Il est piquant de remarquer que pour une fois c'est l'Industriel qui procède à une ouverture méthodologique alors que l' Agence française de sécurité sanitaire des aliments ( Afssa) se referme -s'agissant du PFOA- dans une totale orthodoxie. Et en reste au diagnostic sec du "risque négligeable" de la molécule unique. Une molécule toujours regardée comme célibataire qui ne flirte ni ne ne cohabite jamais avec aucune autre substance. Une molécule en ...éprouvette. ( Voir la synthése téléchargeable en début du Post)
Industriels et nombre d'experts ne s'appesantissent pas non plus sur le niveau d'exposition et d'imprégnation. Or une casserole, on ne l'utilise pas une fois tous les six mois, mais tous les jours et parfois plusieurs fois par jour.
Du PFOA et des produis perfluorés partout autour de nous et ... dans nous :Il faut d'ailleurs savoir que le PFOA, présent également dans le traitement anti-tâche des tissus, dans les emballages de pizza et de pop-corn, dans les chaussures, les meubles, les moquettes, pour son pouvoir imperméable, mais aussi dans les mousses anti-incendie, les peintures ou les lubrifiants, est particulièrement long à éliminer et se fixe sur les organes digestifs.

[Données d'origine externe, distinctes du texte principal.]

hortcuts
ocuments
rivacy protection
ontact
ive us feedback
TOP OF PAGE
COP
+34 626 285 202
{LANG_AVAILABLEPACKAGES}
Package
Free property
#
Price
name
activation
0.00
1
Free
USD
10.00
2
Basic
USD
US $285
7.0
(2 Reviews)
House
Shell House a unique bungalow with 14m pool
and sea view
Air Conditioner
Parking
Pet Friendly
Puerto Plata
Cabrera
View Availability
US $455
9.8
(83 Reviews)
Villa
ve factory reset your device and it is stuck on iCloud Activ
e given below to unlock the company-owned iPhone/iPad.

La preuve ? Le PFOA a été détecté dans 97% des échantillons prélevés dans plus de de 100 rivières des 27 pays européens et les PFOS dans 94% des prélèvements. Des molécules qui sont également présentes aussi dans l'air intérieur des maisons et des appartements.
De ce fait, souligne RES sur la foi d'une autre étude, les enfants subiraient "une exposition cinq à dix fois plus élevée que celle des adultes"

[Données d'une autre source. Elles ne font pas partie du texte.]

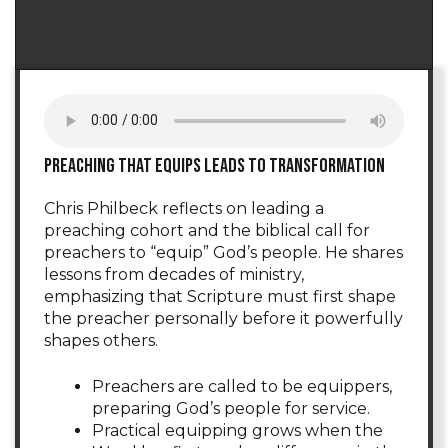
Preaching that equips leads to transformation
Chris Philbeck reflects on leading a
preaching cohort and the biblical call for
preachers to “equip” God’s people. He shares
lessons from decades of ministry,
emphasizing that Scripture must first shape
the preacher personally before it powerfully
shapes others.
Preachers are called to be equippers,
preparing God’s people for service.
Practical equipping grows when the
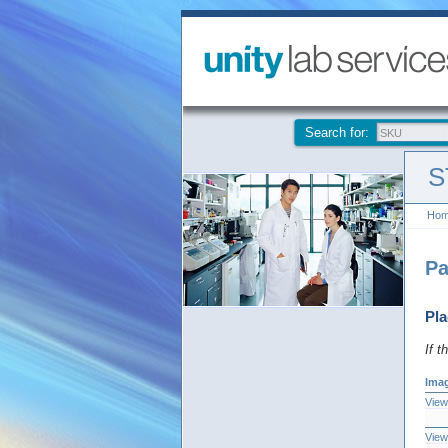
Search for:
S
Ho
Pa
Pla
If t
Ima
View
View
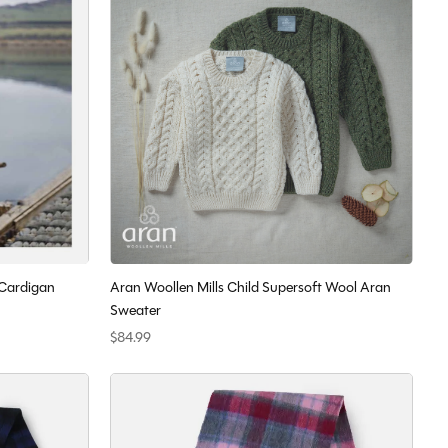
 Cardigan
Aran Woollen Mills Child Supersoft Wool Aran
Sweater
$84.99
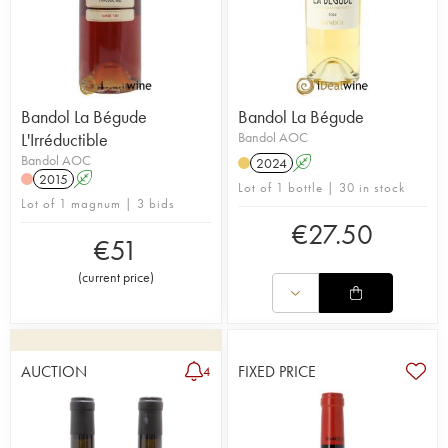
Bandol La Bégude
Bandol La Bégude
L'Irréductible
Bandol AOC
Bandol AOC
2024
A
2015
A
Lot of 1 bottle | 30 in stock
Lot of 1 magnum | 3 bids
€
27.50
€
51
(
current price
)
AUCTION
FIXED PRICE
4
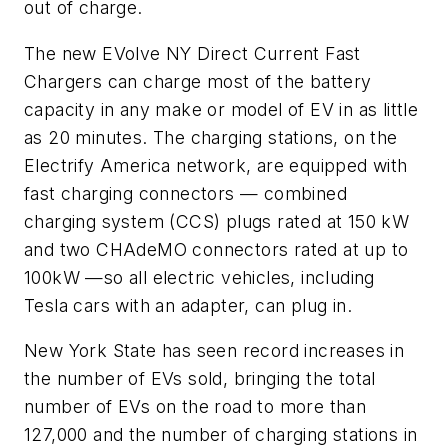
out of charge.
The new EVolve NY Direct Current Fast
Chargers can charge most of the battery
capacity in any make or model of EV in as little
as 20 minutes. The charging stations, on the
Electrify America network, are equipped with
fast charging connectors — combined
charging system (CCS) plugs rated at 150 kW
and two CHAdeMO connectors rated at up to
100kW —so all electric vehicles, including
Tesla cars with an adapter, can plug in.
New York State has seen record increases in
the number of EVs sold, bringing the total
number of EVs on the road to more than
127,000 and the number of charging stations in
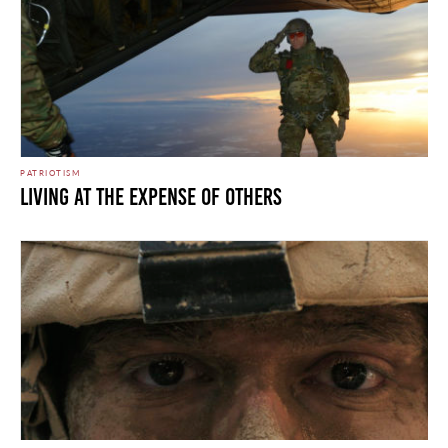
PATRIOTISM
LIVING AT THE EXPENSE OF OTHERS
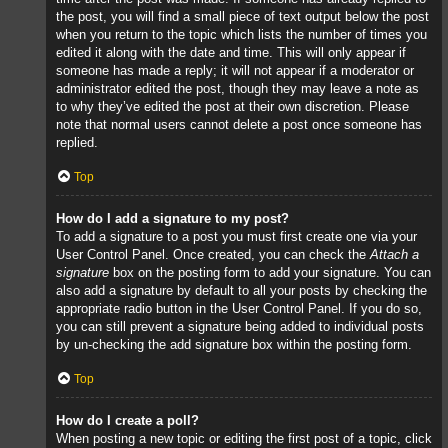
the post, you will find a small piece of text output below the post
when you return to the topic which lists the number of times you
edited it along with the date and time. This will only appear if
someone has made a reply; it will not appear if a moderator or
administrator edited the post, though they may leave a note as
to why they’ve edited the post at their own discretion. Please
note that normal users cannot delete a post once someone has
replied.
Top
How do I add a signature to my post?
To add a signature to a post you must first create one via your
User Control Panel. Once created, you can check the
Attach a
signature
box on the posting form to add your signature. You can
also add a signature by default to all your posts by checking the
appropriate radio button in the User Control Panel. If you do so,
you can still prevent a signature being added to individual posts
by un-checking the add signature box within the posting form.
Top
How do I create a poll?
When posting a new topic or editing the first post of a topic, click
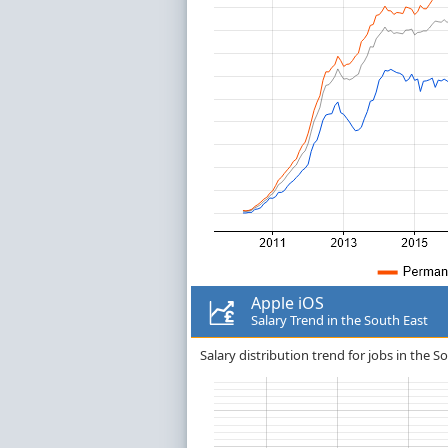
Apple iOS
Salary Trend in the South East
Salary distribution trend for jobs in the S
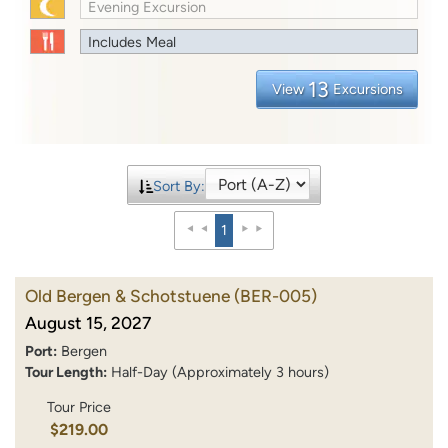
Evening Excursion
Includes Meal
13
View
Excursions
Sort By:
1
Old Bergen & Schotstuene
(BER-005)
August 15, 2027
Port:
Bergen
Tour Length:
Half-Day (Approximately 3 hours)
Tour Price
$219.00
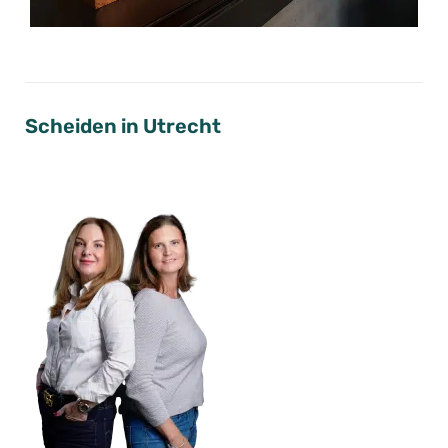
Scheiden in Utrecht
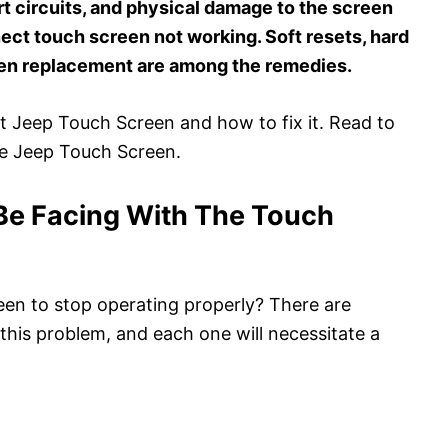
t circuits, and physical damage to the screen
ect touch screen not working. Soft resets, hard
een replacement are among the remedies.
out Jeep Touch Screen and how to fix it. Read to
he Jeep Touch Screen.
Be Facing With The Touch
en to stop operating properly? There are
this problem, and each one will necessitate a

L'affaire « Teflon » teflonimg24.jpg ouvre donc la voie à une réflexion plus large sur les rapports entre pollutions au pluriel et santé publique.
La précaution : le choix pour les poëles écolosEn attendant les nouveaux anti-adhésifs que DuPont de Nemours commence à mettre sur le marché dés cette année 2009, vous pouvez essayer les poêles écolos .
Plus chères, c'est sûr.
Il y a la ligne "Evergreen steel " de la marque Aubecq à base de céramique mise à disposition par les fabricants Weilburge ou Thermolon. Sinon , il y a l'inox ou encore la bonne vieille fonte, mais il n'est pas aisé de se faire une idée bien préçise des conditions de production de tous les composants utlisés dans les usines qui sont généralement chinoises.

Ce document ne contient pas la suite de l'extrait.